調べを進めたところ、どうやら箱の色に原因があるのではないかと気づきます。黒の箱と白の箱では、実際の重さに比べて、人が感じる「心理的な重さ」が大きく異なっていました。そこで、箱の色を明るい灰色に変えたところ、作業効率が以前と同じレベルに戻ることになったのです。
たかが箱の色で、作業効率が変わるなんて、ちょっと信じられないかもしれません。アメリカの大学で行った研究結果を紹介しましょう。

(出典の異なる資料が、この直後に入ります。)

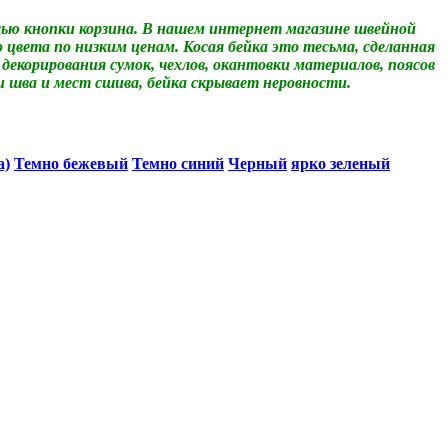
ю кнопки корзина.
В нашем интернет магазине швейной
цвета по низким ценам. Косая бейка это тесьма, сделанная
и декорирования сумок, чехлов, окантовки материалов, поясов
ки шва и мест сшива, бейка скрывает неровности.
а)
Темно бежевый
Темно синий
Черный
ярко зеленый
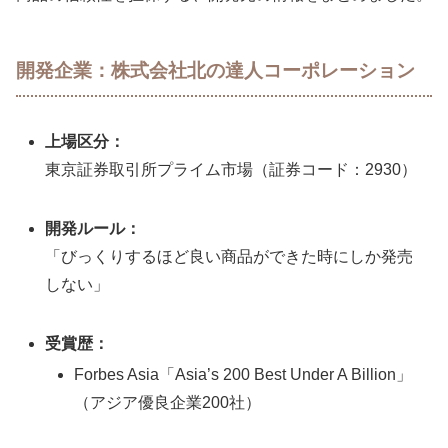
開発企業：株式会社北の達人コーポレーション
上場区分：
東京証券取引所プライム市場（証券コード：2930）
開発ルール：
「びっくりするほど良い商品ができた時にしか発売
しない」
受賞歴：
Forbes Asia「Asia’s 200 Best Under A Billion」
（アジア優良企業200社）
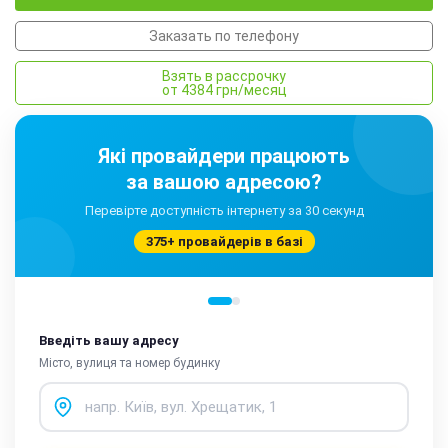
Заказать по телефону
Взять в рассрочку
от 4384 грн/месяц
Які провайдери працюють
за вашою адресою?
Перевірте доступність інтернету за 30 секунд
375+ провайдерів в базі
Введіть вашу адресу
Місто, вулиця та номер будинку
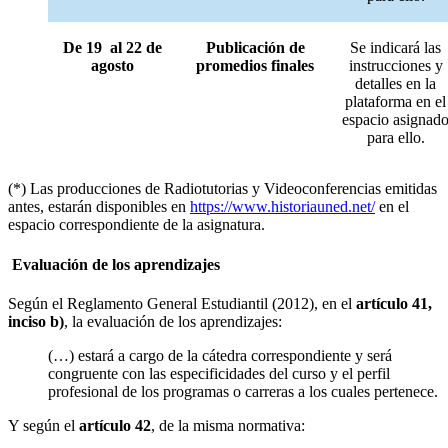
De 19 al 22 de
Publicación de
Se indicará las
agosto
promedios finales
instrucciones y
detalles en la
plataforma en el
espacio asignad
para ello.
(*) Las producciones de Radiotutorias y Videoconferencias emitidas
antes, estarán disponibles en
https://www.historiauned.net/
en el
espacio correspondiente de la asignatura.
Evaluación de los aprendizajes
Según el Reglamento General Estudiantil (2012), en el
artículo 41,
inciso b)
, la evaluación de los aprendizajes:
(…) estará a cargo de la cátedra correspondiente y será
congruente con las especificidades del curso y el perfil
profesional de los programas o carreras a los cuales pertenece.
Y según el
artículo 42
, de la misma normativa:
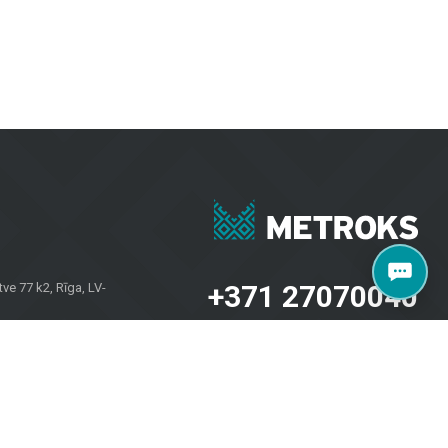
рантируют долговечность и эстетику в любых погодных условиях.
проектов. Независимо от того, нужны ли вам плитка для стен,
 и домовладельцев по всей Латвии. Посетите наш салон по
+371 27070040
e 77 k2, Rīga, LV-
salons@metroks.lv
Sazinies ar mums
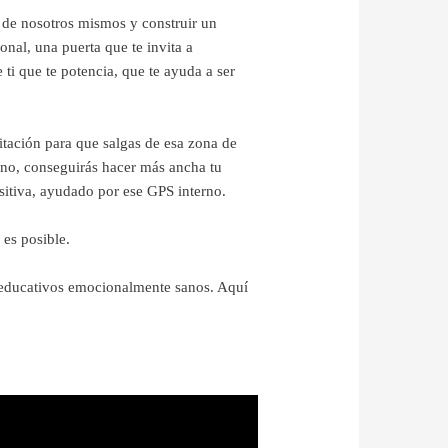
r de nosotros mismos y construir un
nal, una puerta que te invita a
 ti que te potencia, que te ayuda a ser
itación para que salgas de esa zona de
no, conseguirás hacer más ancha tu
sitiva, ayudado por ese GPS interno.
es posible.
 educativos emocionalmente sanos. Aquí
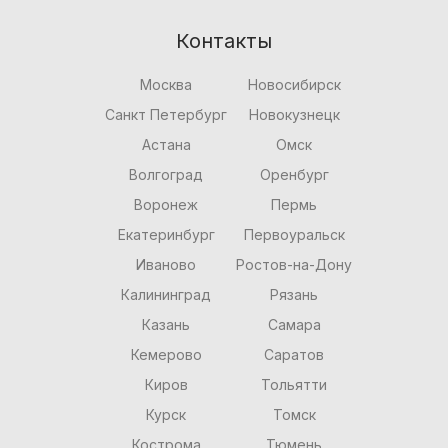
Контакты
Москва
Новосибирск
Санкт Петербург
Новокузнецк
Астана
Омск
Волгоград
Оренбург
Воронеж
Пермь
Екатеринбург
Первоуральск
Иваново
Ростов-на-Дону
Калининград
Рязань
Казань
Самара
Кемерово
Саратов
Киров
Тольятти
Курск
Томск
Кострома
Тюмень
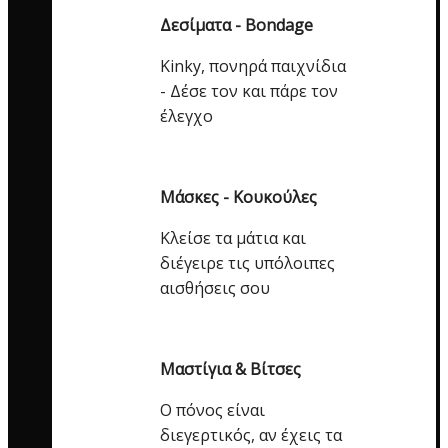
Δεσίματα - Bondage
Kinky, πονηρά παιχνίδια
- Δέσε τον και πάρε τον
έλεγχο
Μάσκες - Κουκούλες
Κλείσε τα μάτια και
διέγειρε τις υπόλοιπες
αισθήσεις σου
Μαστίγια & Βίτσες
Ο πόνος είναι
διεγερτικός, αν έχεις τα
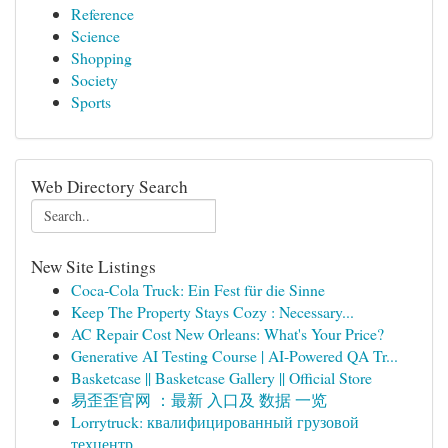
Reference
Science
Shopping
Society
Sports
Web Directory Search
New Site Listings
Coca-Cola Truck: Ein Fest für die Sinne
Keep The Property Stays Cozy : Necessary...
AC Repair Cost New Orleans: What's Your Price?
Generative AI Testing Course | AI-Powered QA Tr...
Basketcase || Basketcase Gallery || Official Store
易歪歪官网 ：最新 入口及 数据 一览
Lorrytruck: квалифицированный грузовой
техцентр...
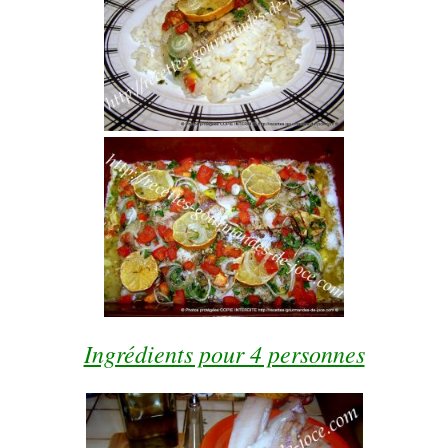
Ingrédients pour 4 personnes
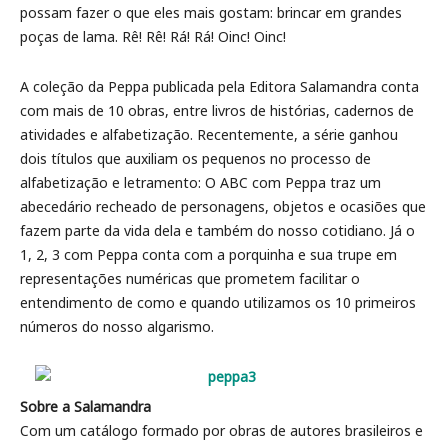
possam fazer o que eles mais gostam: brincar em grandes
poças de lama. Rê! Rê! Rá! Rá! Oinc! Oinc!
A coleção da Peppa publicada pela Editora Salamandra conta
com mais de 10 obras, entre livros de histórias, cadernos de
atividades e alfabetização. Recentemente, a série ganhou
dois títulos que auxiliam os pequenos no processo de
alfabetização e letramento: O ABC com Peppa traz um
abecedário recheado de personagens, objetos e ocasiões que
fazem parte da vida dela e também do nosso cotidiano. Já o
1, 2, 3 com Peppa conta com a porquinha e sua trupe em
representações numéricas que prometem facilitar o
entendimento de como e quando utilizamos os 10 primeiros
números do nosso algarismo.
Sobre a Salamandra
Com um catálogo formado por obras de autores brasileiros e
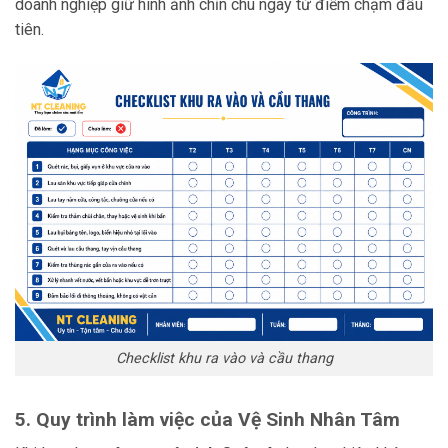
doanh nghiệp giữ hình ảnh chỉn chu ngay từ điểm chạm đầu
tiên.
Checklist khu ra vào và cầu thang
5. Quy trình làm việc của Vệ Sinh Nhân Tâm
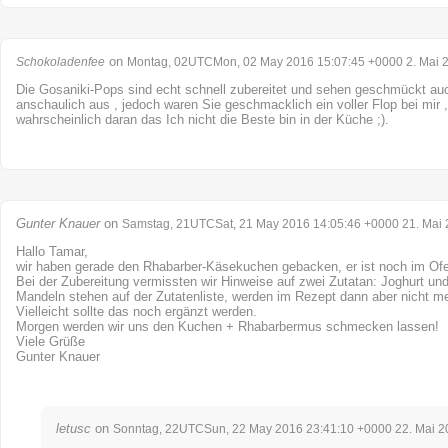
on
Schokoladenfee
Montag, 02UTCMon, 02 May 2016 15:07:45 +0000 2. Mai 
Die Gosaniki-Pops sind echt schnell zubereitet und sehen geschmückt auc
anschaulich aus , jedoch waren Sie geschmacklich ein voller Flop bei mir , 
wahrscheinlich daran das Ich nicht die Beste bin in der Küche ;).
Gunter Knauer
on
Samstag, 21UTCSat, 21 May 2016 14:05:46 +0000 21. Mai
Hallo Tamar,
wir haben gerade den Rhabarber-Käsekuchen gebacken, er ist noch im Of
Bei der Zubereitung vermissten wir Hinweise auf zwei Zutatan: Joghurt u
Mandeln stehen auf der Zutatenliste, werden im Rezept dann aber nicht m
Vielleicht sollte das noch ergänzt werden.
Morgen werden wir uns den Kuchen + Rhabarbermus schmecken lassen!
Viele Grüße
Gunter Knauer
letusc
on
Sonntag, 22UTCSun, 22 May 2016 23:41:10 +0000 22. Mai 2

研究チームは、実際の重さを100として、色によって感じる心理的な重さを測る研究を行いました。その結果、「白=100」に対し、「黒=187」と、1.8倍も重く感じることが明らかになったのです。先の工場の例でも、1個の荷物を運ぶのに、実際より1.8倍も重く感じるのであれば、作業員が疲れるのも無理はありません。
重さだけではありません。商品の価値も、白色と黒色では大きく異なって感じます。
昔、携帯電話が登場したばかりの頃は、電話機本体の色はすべて黒でした。あの頃の携帯電話は、大変高価な品物でした。一部のセレブやビジネスマンが所持する、高級アイテムだったのです。そのため、電話機本体の色を、あえて黒くしたというはなしもあります。
黒は高級感をイメージさせます。黒塗りのハイヤーと、カラフルな色のタクシーが一緒に走っている様を想像しても、それは理解できるはずです。黒塗りのハイヤーの方が、明らかに高級でフォーマルな感じを与えます。
一方「白」は、軽さ・カジュアル感を感じさせます。もし、携帯電話が発売当時、本体の色が白色であったら、ひょっとしたらこれほど一般に広まらなかったかもしれません。黒だからこそ、高価なアイテムという価値が生まれ、それによってブランド化され、一気に普及することになったのですから。
色には重さがあり、価値がある。この原理は、マーケティングや、商品開発でも応用できそうですね。